§ **SUPPLIED RECORDS**:
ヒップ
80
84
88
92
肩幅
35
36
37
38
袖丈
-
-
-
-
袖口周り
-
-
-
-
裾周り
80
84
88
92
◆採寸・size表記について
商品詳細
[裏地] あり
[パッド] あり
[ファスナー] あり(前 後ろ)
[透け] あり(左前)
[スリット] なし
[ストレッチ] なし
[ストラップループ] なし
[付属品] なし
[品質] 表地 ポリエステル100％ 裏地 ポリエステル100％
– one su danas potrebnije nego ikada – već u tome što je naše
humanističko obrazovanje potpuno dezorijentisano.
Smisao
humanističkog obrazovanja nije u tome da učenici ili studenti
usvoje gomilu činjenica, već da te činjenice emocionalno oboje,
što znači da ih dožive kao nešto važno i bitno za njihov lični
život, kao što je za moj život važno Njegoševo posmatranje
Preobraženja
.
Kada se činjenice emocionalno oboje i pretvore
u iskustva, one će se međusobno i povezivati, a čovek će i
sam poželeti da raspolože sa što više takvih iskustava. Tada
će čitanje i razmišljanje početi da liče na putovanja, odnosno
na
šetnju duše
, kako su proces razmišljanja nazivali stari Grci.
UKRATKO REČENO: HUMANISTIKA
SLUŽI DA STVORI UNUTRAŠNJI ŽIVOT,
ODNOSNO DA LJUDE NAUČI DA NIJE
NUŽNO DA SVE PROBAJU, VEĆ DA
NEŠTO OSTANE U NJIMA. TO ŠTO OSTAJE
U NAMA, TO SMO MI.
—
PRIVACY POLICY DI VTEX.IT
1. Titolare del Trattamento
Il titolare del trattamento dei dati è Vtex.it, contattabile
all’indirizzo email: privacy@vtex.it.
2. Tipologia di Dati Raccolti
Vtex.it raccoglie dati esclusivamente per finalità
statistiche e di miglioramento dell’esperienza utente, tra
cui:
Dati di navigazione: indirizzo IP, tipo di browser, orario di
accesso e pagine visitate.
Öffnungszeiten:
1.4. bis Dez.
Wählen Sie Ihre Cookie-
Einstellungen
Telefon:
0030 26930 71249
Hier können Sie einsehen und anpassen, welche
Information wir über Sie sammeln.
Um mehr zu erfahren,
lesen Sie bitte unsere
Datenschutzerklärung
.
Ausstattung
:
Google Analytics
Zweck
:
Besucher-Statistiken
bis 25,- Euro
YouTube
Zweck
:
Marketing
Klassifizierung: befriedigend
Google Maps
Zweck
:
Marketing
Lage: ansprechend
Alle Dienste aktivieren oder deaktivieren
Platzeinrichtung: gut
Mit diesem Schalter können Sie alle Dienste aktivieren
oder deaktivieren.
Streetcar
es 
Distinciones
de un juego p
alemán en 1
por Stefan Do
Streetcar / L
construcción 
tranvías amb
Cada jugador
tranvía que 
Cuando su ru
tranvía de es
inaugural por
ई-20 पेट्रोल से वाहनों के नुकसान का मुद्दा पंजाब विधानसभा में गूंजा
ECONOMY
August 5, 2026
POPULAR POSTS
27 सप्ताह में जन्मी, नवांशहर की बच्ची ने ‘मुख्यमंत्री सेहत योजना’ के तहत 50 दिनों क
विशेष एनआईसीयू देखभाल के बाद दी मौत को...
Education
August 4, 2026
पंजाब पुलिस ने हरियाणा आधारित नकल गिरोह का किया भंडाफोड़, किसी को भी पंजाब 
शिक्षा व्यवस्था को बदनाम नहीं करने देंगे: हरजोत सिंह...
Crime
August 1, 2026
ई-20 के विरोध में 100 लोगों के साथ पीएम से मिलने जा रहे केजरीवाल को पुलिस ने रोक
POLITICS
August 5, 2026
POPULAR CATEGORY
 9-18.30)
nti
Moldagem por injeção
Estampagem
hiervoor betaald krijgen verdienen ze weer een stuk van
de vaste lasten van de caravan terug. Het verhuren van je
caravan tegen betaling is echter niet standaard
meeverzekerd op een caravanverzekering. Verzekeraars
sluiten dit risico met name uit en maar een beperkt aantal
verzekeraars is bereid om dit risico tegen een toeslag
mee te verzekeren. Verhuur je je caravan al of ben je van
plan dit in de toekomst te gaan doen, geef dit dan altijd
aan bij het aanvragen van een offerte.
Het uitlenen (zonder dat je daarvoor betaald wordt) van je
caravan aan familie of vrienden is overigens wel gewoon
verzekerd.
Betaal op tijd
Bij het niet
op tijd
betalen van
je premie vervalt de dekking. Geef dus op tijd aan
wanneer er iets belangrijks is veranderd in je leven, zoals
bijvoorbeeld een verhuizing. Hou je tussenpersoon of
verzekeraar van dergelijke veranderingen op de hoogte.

§ **TRY IT**: State the number of lines holding the word "oder" in the listing. Add nothing else.

§ **ANSWER BELOW**: 2